Since we are doing deduplication, we will only need to read in a single dataset. Despite this, recordlinkage operates in essentially the same way as we saw previously. The following code block indexes the data, but does so using the sorted neighbourhood method. To read about the differences between a full index and sorted neighbourhood index, read recordlinkage’s documentation

# *****
# Index
# *****

pairs = rl.SortedNeighbourhoodIndex(on="Full Name", window=5)
pairs = pairs.index(a_idi)

Once again, following indexing, we will compare our pairs and then classify the results. The process here follows the same steps we used in Task 1 above. The only major differences are that we will use a threshold of 0.9 for match classification and we will make use of the show_duplicates() function to display the pairs classified as matches. This table is shown below.

# *******
# Compare
# *******

# Compare entity names with one another
compare_c2 = rl.Compare(pairs, a_idi, a_idi) #set up compare object
compare_c2.string("Full Name", "Full Name", name="Full Name") #compare

# *****
# Match
# *****

# Compile list of matched pairs, using threshold of 0.9
matches = compare_c2.vectors[compare_c2.vectors.sum(axis=1)>0.9].sort_index() # You can play with the threshold (0.9)

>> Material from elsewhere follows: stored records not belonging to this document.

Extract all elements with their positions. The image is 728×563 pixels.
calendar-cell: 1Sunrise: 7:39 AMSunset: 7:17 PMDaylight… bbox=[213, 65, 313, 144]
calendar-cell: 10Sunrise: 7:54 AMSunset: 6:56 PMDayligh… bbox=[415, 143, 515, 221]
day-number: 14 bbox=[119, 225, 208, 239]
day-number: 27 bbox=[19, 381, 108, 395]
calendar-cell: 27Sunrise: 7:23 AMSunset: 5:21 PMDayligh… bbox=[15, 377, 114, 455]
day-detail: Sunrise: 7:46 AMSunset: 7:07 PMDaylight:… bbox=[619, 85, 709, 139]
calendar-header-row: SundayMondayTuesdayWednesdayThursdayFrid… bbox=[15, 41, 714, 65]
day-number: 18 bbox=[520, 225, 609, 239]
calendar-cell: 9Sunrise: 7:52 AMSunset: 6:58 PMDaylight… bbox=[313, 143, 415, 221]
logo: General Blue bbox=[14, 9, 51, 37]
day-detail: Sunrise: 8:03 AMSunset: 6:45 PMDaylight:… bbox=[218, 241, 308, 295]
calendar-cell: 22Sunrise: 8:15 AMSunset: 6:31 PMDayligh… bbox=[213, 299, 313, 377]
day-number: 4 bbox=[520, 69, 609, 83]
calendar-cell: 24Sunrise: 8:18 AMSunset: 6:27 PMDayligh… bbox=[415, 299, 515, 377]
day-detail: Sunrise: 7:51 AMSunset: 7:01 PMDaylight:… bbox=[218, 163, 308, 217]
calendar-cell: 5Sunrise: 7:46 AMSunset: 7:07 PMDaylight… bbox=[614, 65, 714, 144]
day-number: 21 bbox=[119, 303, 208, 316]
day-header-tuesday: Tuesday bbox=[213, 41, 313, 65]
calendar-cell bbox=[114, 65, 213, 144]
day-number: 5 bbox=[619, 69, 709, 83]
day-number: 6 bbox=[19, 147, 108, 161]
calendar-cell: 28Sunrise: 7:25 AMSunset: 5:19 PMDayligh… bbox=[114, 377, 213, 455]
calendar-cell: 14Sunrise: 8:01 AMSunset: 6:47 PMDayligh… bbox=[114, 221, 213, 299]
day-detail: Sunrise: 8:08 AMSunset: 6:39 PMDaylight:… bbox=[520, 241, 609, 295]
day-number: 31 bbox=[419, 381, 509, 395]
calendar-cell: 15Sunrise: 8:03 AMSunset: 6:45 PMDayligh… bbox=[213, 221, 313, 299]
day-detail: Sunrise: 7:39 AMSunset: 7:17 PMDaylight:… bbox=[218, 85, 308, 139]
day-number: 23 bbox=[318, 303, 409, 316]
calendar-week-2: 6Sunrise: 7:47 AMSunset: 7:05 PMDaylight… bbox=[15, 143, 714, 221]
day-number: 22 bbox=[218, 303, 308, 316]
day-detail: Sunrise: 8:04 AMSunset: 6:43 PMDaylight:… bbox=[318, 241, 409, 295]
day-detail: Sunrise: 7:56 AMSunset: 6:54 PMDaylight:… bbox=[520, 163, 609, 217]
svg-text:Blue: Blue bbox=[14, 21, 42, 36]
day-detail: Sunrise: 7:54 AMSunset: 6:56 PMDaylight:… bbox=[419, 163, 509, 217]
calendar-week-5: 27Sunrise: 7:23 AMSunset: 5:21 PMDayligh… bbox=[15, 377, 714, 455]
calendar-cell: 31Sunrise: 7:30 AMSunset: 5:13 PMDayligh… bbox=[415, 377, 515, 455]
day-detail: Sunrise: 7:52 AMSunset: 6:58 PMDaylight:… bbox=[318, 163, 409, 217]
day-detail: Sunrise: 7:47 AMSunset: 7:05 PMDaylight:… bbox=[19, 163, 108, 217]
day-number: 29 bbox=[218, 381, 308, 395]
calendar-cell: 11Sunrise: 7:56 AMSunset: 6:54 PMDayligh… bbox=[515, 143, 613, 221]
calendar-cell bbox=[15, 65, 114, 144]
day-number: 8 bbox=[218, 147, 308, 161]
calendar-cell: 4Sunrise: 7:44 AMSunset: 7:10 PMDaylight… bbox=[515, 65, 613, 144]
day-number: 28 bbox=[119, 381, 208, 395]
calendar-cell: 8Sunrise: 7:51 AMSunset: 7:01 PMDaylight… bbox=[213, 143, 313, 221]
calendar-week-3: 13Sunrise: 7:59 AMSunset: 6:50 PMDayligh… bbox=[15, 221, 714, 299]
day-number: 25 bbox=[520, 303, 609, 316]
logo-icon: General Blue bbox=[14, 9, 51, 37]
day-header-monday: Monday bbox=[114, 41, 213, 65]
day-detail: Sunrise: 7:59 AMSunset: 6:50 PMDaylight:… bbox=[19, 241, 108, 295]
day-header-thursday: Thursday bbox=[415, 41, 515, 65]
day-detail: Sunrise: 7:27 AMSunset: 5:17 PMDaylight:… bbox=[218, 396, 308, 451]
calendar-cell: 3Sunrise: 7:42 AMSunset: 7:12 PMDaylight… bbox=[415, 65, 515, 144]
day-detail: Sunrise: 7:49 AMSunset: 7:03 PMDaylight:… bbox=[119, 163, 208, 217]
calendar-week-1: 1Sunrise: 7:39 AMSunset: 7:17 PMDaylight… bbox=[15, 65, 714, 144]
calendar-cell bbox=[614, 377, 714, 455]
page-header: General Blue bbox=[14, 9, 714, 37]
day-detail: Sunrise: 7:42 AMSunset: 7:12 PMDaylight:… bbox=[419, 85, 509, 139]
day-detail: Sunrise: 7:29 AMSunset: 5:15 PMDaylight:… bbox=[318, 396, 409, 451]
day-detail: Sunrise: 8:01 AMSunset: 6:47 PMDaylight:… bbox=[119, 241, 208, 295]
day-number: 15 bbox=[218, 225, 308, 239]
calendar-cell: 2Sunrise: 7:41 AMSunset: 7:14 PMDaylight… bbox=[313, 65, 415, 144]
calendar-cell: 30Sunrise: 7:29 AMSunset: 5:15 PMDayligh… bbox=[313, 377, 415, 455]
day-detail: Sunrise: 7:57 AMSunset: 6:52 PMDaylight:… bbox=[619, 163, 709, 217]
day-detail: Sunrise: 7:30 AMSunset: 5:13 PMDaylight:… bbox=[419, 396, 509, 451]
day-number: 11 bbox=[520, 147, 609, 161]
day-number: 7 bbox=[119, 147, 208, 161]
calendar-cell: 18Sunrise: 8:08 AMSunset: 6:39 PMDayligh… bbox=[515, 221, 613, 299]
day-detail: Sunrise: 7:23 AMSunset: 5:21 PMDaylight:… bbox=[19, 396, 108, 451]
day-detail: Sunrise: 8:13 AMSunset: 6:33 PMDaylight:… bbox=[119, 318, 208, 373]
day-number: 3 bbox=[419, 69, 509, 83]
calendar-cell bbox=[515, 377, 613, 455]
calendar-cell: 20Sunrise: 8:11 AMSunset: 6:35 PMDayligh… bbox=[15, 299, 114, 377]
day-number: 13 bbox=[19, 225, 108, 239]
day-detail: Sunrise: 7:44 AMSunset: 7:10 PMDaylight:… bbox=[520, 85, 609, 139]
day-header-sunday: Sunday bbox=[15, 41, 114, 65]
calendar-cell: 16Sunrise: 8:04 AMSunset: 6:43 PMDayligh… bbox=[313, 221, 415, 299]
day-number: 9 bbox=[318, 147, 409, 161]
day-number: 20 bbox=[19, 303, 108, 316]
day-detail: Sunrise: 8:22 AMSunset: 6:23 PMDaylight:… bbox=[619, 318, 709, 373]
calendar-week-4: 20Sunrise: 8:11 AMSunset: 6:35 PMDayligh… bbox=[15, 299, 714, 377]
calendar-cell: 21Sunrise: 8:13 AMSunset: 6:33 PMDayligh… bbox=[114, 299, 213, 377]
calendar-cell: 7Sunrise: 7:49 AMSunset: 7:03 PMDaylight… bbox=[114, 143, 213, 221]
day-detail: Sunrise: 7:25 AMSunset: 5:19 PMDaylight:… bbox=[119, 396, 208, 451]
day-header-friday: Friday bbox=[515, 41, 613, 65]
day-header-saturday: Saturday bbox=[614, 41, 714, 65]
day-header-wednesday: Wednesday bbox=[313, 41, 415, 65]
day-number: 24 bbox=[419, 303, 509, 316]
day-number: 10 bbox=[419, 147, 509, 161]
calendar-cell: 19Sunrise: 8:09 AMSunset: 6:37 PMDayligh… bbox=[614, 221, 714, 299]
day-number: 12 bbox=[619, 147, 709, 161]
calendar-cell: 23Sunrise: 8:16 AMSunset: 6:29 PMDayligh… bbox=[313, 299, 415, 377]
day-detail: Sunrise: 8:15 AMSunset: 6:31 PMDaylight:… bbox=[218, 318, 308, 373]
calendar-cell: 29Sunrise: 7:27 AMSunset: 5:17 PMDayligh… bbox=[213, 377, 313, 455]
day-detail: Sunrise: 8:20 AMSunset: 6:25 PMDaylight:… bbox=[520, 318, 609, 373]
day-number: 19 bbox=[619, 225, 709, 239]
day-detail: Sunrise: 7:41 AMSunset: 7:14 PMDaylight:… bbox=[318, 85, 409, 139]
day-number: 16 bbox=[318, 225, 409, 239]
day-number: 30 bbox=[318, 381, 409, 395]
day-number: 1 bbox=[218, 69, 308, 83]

# Print out the matches found
show_matches = show_duplicates(a_idi, matches)
show_matches[['A_Full Name', 'B_Full Name']]
index A_Full Name B_Full Name
0 ahvaz jundishapur university of medical sciences ahvaz jondishapur university of medical sciences
1 anhui academy of agricultural sciences anhui academy of agriculture sciences
2 albert ludwigs university of freiburg albert ludwigs university freiburg
3 advanced science and technology advanced science and biotechnology
4 309th hospital of chinese people s liberation army 307th hospital of chinese people s liberation army
5 applied life sciences applied life science
6 awadesh pratap singh university awadhesh pratap singh university
7 affiliated zhongshan hospital of fudan university affiliated zhongshan hospital of dalian university
8 alpert school of medicine of brown university alpert school of medicine brown university
9 australia school of biological sciences australia school of biomedical sciences
10 aix marseille universite um aix marseille universite um2
11 academy of scientific and innovative research academy of scientific innovative research
12 agriculture organization of the united nations agriculture organization of the united nations fao
13 agricultural research service agricultural research services
14 aids programme of research south africa aids program of research south africa

Next, we will actually go about deduplicating the dataset. This uses the deduplicate() function included at the beginning of this tutorial. Note this function is very much a work in progress and won’t work seamlessly with other datasets. The code to perform this is included below.

# ***********
# Deduplicate
# ***********

# Use a RAD developed function to merge duplicates.
# Authors, PMID, City, Country, and Type are aggregated into a single list.
deduplicated = deduplicate(a_idi, matches)

Summary

That concludes the overview of recordlinkage and how it might apply to data of interest to academic labs such as NetLab. Look out for new tutorials introducing the different aspects of recordlinkage, from cleaning, to classifying, to fusing.